**BRIEF**
Report each line of the data that contains the string "give".

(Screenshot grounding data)
####################

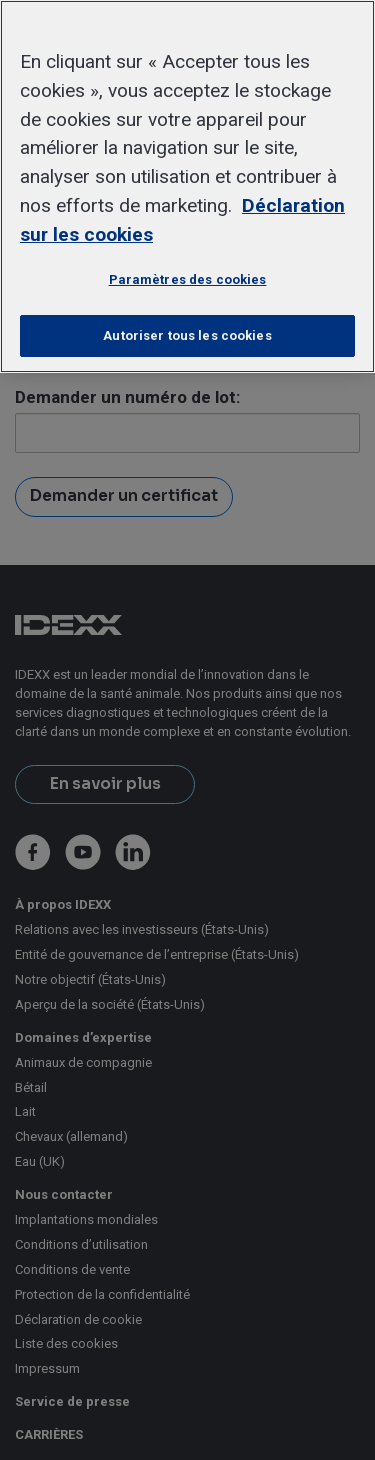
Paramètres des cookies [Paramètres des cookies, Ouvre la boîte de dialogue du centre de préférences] (188, 279)
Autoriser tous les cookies (187, 335)
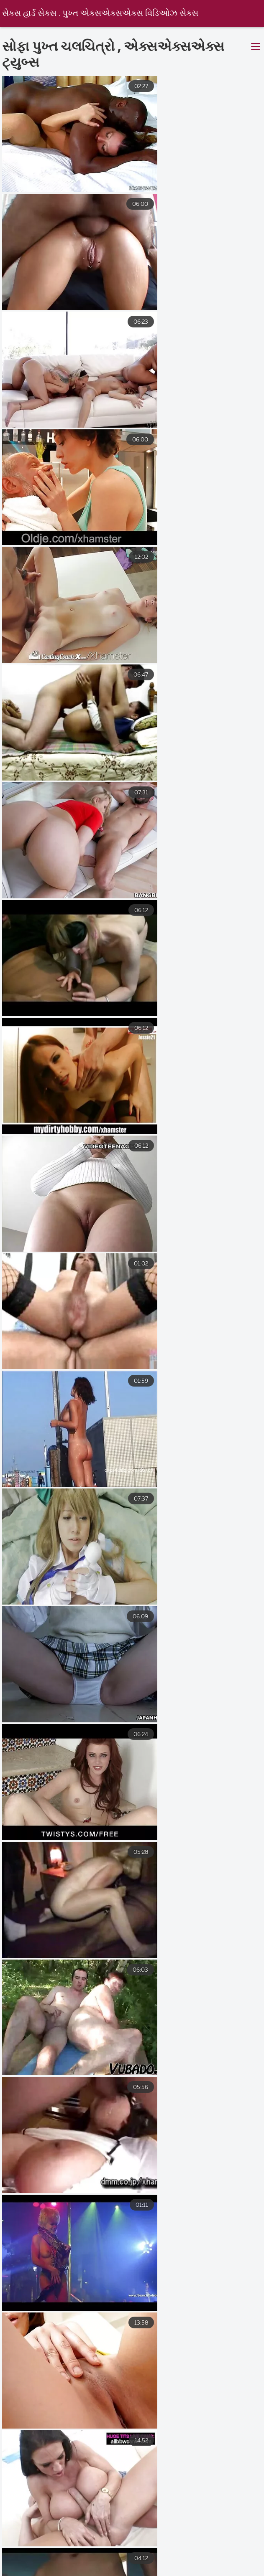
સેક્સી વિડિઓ (239, 2570)
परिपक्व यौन (142, 2552)
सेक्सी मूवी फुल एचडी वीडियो (159, 2570)
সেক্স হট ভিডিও (76, 2543)
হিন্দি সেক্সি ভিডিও (137, 2543)
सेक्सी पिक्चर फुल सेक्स (88, 2561)
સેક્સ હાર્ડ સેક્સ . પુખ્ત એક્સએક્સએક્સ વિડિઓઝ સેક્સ (101, 13)
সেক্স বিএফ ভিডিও (200, 2552)
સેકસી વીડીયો (82, 2552)
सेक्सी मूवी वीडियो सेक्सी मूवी (185, 2561)
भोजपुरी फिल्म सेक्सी (207, 2543)
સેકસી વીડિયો (78, 2570)
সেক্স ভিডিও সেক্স (24, 2552)
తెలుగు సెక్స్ (22, 2543)
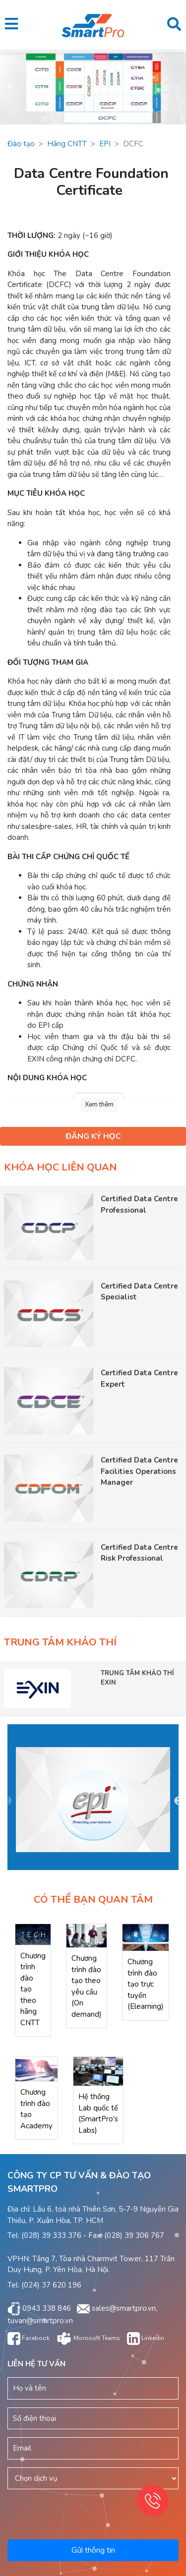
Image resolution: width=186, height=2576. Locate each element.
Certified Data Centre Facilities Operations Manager (139, 1471)
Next (179, 1801)
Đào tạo (21, 144)
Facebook (28, 2338)
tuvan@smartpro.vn (40, 2321)
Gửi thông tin (93, 2550)
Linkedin (145, 2338)
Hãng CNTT (67, 144)
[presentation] (86, 2508)
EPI (105, 144)
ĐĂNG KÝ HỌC (93, 1136)
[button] (11, 24)
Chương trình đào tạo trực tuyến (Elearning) (145, 1984)
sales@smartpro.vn (124, 2308)
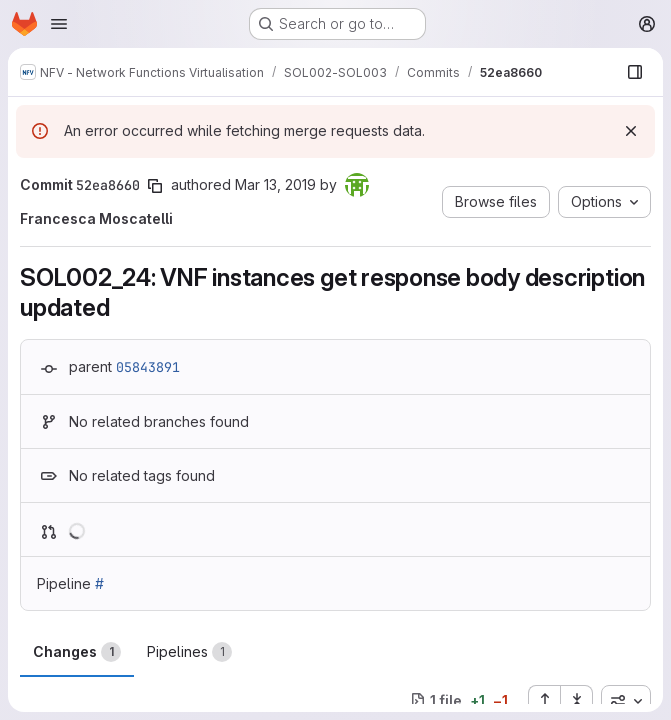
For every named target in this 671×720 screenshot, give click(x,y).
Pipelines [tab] (189, 652)
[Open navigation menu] (59, 24)
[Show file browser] (635, 72)
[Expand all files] (544, 701)
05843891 (148, 367)
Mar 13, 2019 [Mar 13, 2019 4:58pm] (275, 184)
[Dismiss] (631, 131)
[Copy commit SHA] (155, 186)
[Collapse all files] (577, 701)
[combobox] (626, 701)
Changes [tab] (77, 652)
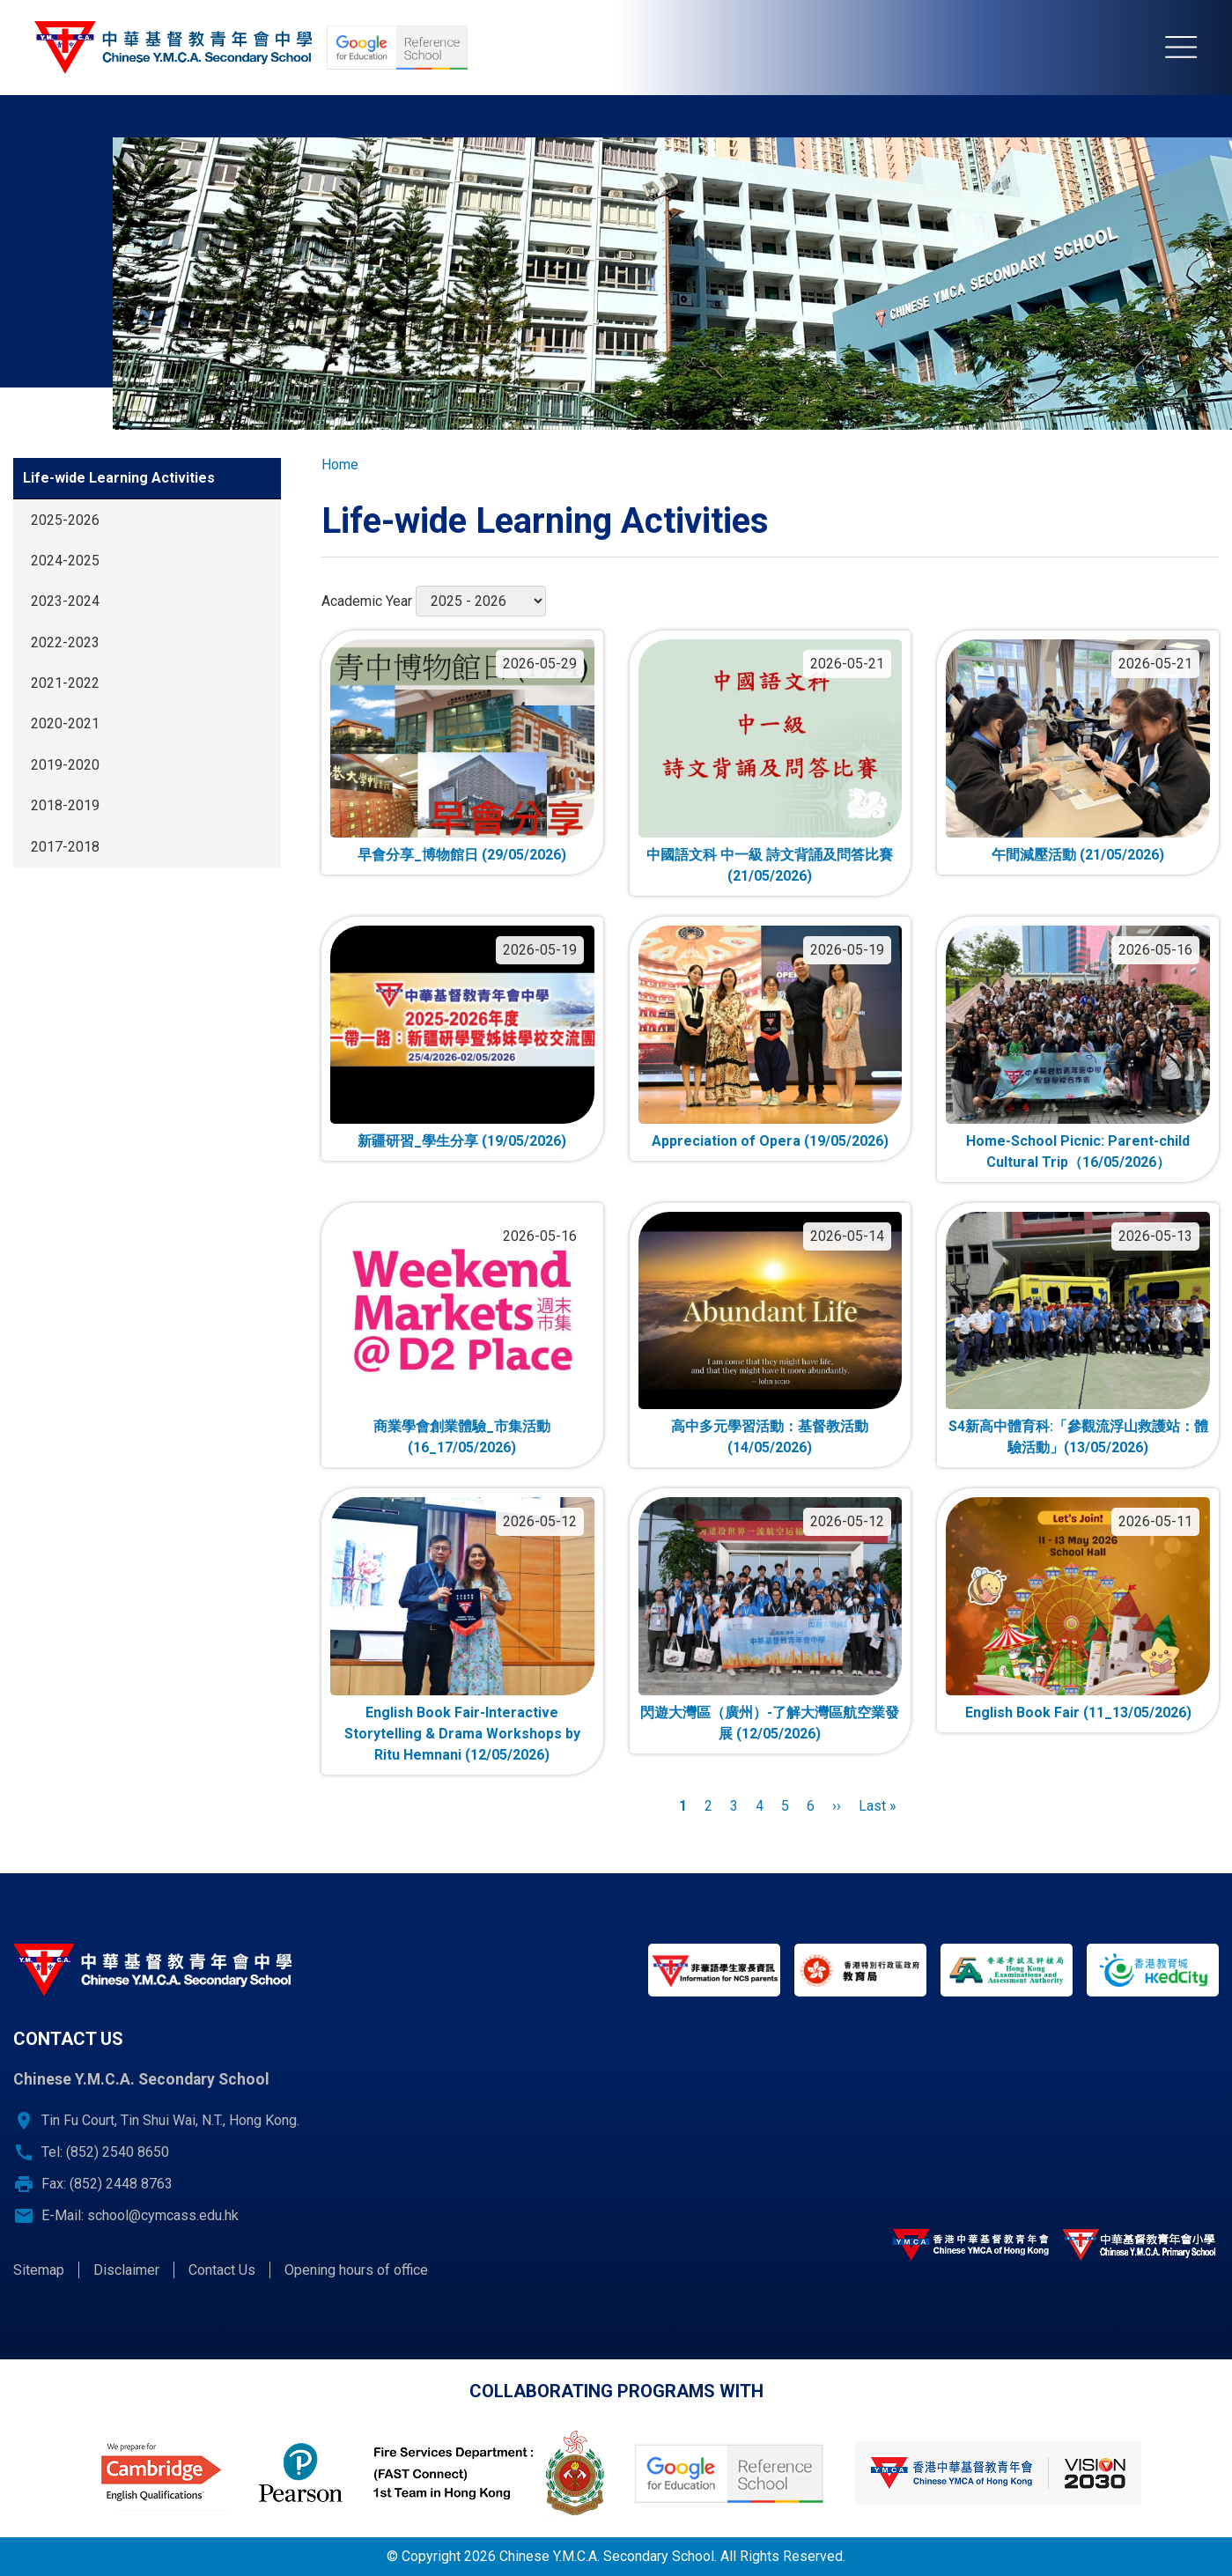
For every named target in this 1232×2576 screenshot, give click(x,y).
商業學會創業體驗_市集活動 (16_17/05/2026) (461, 1437)
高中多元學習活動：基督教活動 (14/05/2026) (769, 1437)
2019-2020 (65, 765)
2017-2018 (65, 846)
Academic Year (366, 601)
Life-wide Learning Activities (119, 477)
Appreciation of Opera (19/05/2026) (770, 1141)
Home (339, 464)
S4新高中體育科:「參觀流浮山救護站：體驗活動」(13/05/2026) (1078, 1437)
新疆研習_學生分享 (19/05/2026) (462, 1141)
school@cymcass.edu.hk (163, 2215)
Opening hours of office (356, 2270)
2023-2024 (65, 601)
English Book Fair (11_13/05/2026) (1078, 1712)
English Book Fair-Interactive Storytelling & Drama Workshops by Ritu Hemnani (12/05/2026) (462, 1733)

####################

**WORKED SOLUTION**
For every named target in this 671×720 screenshot, give click(x,y).
For every named target in this 1232×2576 screenshot, give click(x,y).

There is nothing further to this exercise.